== Segment start ==
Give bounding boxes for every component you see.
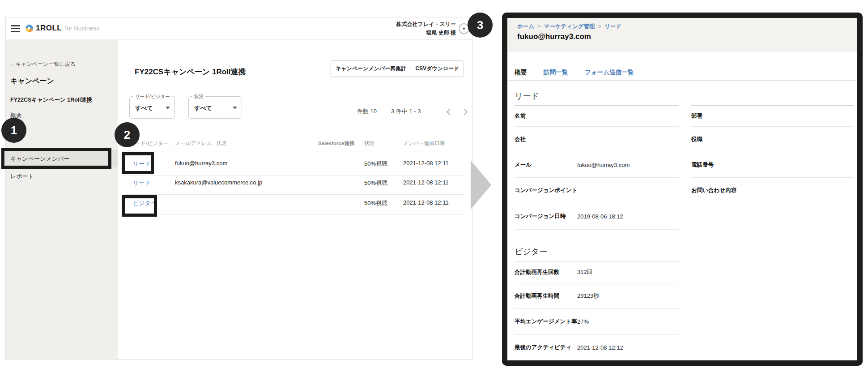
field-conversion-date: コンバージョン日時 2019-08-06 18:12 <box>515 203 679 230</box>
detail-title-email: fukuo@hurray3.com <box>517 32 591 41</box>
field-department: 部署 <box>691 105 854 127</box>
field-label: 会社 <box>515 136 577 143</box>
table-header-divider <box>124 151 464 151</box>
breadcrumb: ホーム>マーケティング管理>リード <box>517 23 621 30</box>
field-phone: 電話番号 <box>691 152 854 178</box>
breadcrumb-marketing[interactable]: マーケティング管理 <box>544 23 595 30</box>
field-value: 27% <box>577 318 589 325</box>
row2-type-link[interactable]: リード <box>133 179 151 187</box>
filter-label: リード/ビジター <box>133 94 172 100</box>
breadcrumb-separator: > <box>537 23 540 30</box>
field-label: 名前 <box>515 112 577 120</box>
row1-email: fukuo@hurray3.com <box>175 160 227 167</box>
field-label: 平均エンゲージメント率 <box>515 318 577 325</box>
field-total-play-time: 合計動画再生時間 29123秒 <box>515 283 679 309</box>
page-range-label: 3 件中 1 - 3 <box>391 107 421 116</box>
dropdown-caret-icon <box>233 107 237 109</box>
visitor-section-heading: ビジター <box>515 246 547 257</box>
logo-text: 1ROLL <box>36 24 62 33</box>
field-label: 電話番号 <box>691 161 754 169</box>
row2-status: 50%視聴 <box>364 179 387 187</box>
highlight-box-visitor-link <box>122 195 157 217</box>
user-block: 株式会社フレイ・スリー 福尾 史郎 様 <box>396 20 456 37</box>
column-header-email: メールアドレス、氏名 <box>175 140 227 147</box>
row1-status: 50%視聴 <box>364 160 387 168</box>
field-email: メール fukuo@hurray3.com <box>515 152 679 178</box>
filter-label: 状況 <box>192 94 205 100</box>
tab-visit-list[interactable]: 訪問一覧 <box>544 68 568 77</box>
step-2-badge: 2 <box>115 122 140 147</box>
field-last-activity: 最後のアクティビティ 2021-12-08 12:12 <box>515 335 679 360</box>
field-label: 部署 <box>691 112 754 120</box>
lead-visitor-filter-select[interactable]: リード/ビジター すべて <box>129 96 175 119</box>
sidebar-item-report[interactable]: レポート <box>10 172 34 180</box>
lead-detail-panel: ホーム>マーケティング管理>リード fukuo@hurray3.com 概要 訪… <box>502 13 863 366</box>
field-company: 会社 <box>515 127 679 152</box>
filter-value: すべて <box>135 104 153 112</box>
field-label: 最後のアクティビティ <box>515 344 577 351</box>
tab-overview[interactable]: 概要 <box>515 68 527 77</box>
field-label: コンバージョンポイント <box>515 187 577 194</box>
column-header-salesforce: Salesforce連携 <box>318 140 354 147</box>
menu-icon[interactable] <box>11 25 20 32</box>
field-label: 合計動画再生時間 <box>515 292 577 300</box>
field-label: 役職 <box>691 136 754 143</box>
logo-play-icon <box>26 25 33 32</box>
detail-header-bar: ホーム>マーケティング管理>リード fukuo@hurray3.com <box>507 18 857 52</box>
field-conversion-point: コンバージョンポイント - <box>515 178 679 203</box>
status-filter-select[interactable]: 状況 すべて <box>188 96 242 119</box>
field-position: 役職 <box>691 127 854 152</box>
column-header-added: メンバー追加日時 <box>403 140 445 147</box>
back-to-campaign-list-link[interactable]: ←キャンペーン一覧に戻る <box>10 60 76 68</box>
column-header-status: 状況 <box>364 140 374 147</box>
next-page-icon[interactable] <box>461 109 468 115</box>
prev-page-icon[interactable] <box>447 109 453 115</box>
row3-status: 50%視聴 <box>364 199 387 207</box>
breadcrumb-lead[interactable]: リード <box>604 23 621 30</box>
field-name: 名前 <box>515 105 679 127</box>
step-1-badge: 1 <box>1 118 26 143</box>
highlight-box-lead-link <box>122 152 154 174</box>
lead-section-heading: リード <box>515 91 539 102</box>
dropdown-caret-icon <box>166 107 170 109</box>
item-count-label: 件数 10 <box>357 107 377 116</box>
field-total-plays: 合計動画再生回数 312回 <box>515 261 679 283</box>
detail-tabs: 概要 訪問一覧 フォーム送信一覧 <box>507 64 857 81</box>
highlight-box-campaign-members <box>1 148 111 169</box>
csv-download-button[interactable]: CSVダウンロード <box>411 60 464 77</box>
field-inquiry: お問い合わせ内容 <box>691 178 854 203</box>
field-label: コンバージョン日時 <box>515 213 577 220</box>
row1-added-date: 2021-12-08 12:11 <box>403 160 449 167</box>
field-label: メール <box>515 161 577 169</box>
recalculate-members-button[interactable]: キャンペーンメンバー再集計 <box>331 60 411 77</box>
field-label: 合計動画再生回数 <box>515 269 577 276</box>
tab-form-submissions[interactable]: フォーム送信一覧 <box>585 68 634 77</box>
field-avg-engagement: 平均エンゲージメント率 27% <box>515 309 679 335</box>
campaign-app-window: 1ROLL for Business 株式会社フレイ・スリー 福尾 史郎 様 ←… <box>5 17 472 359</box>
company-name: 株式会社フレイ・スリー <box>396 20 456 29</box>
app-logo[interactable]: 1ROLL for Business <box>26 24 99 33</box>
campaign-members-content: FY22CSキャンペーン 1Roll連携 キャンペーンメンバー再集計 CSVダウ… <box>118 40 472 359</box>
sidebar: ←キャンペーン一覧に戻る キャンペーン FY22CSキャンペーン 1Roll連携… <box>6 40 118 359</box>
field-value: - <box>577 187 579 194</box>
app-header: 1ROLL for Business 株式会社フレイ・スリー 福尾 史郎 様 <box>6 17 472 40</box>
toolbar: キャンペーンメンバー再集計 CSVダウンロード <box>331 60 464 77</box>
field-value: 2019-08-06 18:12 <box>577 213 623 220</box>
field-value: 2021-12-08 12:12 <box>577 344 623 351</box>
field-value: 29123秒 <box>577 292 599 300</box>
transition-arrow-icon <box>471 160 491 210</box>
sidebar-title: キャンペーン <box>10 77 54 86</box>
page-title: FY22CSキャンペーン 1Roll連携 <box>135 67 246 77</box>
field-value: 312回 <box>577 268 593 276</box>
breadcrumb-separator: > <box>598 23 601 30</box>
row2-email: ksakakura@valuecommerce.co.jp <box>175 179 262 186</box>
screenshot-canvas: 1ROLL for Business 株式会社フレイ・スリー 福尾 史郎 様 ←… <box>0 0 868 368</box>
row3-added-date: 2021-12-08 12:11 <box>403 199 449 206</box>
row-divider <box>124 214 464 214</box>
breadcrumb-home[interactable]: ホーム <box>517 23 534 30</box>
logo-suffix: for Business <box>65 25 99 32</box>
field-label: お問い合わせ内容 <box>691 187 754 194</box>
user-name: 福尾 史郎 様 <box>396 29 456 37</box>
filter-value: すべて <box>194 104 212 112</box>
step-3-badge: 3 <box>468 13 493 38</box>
== Segment end ==
== Segment start ==
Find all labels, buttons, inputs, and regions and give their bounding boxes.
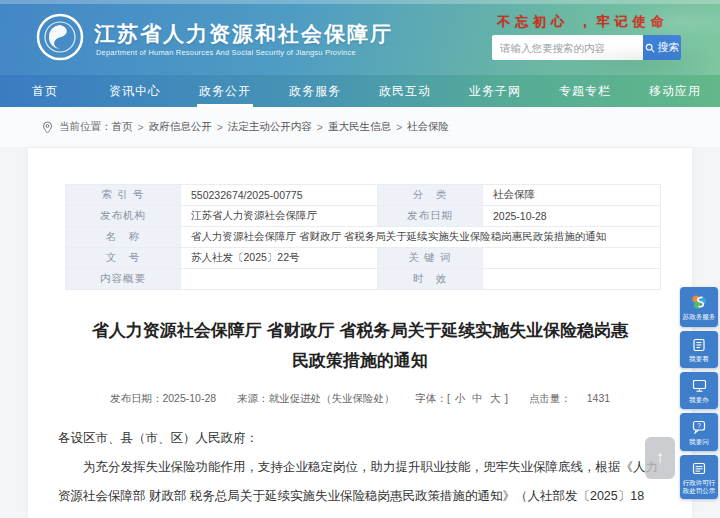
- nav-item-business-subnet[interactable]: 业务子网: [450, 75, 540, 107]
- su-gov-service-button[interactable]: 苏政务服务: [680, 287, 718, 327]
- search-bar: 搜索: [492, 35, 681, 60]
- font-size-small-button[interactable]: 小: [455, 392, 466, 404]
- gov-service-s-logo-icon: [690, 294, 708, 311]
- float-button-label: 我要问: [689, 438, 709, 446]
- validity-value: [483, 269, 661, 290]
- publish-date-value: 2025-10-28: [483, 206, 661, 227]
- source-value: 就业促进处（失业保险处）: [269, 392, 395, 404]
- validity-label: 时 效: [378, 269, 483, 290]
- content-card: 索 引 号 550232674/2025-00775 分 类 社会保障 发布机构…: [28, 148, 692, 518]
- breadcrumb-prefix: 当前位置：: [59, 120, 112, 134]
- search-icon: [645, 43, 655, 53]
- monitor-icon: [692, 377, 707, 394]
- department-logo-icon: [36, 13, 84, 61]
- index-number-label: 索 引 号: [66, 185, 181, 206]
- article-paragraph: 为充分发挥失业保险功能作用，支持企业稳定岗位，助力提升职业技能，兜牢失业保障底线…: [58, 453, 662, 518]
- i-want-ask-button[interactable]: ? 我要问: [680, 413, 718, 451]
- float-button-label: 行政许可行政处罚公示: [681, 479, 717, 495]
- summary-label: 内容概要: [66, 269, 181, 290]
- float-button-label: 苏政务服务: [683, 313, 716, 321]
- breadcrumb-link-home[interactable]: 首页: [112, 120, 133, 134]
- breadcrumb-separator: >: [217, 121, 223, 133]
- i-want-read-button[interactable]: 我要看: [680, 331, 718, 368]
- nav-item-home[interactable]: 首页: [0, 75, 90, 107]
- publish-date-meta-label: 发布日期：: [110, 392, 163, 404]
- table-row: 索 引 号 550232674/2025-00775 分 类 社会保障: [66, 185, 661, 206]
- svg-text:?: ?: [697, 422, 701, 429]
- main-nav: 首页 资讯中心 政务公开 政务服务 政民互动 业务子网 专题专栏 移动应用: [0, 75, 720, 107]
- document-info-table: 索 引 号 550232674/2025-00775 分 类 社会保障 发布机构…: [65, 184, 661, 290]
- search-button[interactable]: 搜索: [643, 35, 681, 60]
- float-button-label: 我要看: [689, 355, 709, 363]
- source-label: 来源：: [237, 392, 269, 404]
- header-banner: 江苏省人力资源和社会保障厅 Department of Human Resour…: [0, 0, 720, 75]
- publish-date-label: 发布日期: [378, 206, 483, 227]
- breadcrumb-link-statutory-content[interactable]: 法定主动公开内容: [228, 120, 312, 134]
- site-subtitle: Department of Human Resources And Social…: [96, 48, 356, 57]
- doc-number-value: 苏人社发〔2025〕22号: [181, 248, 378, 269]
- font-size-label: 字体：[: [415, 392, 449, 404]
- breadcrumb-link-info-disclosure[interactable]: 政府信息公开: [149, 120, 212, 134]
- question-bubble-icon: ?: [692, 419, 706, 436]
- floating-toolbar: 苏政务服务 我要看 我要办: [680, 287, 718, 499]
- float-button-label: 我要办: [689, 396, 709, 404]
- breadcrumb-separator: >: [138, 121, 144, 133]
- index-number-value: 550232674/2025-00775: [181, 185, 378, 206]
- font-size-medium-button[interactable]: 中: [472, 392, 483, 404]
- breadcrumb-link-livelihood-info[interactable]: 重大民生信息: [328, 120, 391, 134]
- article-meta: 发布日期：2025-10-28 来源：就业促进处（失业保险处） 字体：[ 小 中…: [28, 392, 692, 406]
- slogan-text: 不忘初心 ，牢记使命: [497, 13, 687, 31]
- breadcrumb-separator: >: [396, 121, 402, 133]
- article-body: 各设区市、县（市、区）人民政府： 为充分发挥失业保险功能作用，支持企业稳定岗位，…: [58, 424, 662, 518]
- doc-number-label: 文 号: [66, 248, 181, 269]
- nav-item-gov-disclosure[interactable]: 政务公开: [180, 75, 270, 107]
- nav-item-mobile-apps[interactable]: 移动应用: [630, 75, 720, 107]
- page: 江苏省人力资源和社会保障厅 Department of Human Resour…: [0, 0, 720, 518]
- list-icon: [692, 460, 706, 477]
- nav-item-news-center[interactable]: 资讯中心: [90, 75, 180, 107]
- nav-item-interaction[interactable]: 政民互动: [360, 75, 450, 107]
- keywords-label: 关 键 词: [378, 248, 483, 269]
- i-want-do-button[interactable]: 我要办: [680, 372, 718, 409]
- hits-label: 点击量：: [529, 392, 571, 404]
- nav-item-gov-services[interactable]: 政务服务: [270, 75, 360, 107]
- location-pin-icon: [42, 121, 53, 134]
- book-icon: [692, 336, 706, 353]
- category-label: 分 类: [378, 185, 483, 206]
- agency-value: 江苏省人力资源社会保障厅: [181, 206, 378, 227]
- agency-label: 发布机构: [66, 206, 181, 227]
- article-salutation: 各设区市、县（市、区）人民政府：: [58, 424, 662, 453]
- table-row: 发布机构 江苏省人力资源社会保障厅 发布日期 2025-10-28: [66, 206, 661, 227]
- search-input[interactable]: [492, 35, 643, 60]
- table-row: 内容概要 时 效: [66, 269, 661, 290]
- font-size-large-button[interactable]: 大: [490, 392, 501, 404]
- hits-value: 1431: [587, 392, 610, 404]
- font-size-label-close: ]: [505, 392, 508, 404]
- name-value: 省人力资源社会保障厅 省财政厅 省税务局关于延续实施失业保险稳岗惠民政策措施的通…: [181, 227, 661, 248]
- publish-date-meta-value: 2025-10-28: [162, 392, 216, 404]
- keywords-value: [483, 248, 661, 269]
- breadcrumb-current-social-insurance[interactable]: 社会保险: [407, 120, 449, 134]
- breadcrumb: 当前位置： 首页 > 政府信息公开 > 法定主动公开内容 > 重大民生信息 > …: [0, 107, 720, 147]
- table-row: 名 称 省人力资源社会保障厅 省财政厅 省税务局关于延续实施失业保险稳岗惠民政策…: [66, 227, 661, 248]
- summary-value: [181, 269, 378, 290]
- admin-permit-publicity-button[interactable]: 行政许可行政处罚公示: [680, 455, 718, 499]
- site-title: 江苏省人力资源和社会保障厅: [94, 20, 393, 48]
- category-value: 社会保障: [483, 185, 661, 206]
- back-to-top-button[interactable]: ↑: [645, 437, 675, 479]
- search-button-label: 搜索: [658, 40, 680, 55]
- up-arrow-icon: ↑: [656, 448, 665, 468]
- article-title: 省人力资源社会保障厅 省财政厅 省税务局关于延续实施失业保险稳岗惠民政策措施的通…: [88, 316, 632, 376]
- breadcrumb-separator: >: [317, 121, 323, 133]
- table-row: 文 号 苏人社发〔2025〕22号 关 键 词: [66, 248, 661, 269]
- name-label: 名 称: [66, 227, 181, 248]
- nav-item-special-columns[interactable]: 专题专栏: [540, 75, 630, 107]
== Segment end ==
State how many lines of the entries contain the word "highlight". Nothing besides the number belongs in the reply.

Answer to this task: 3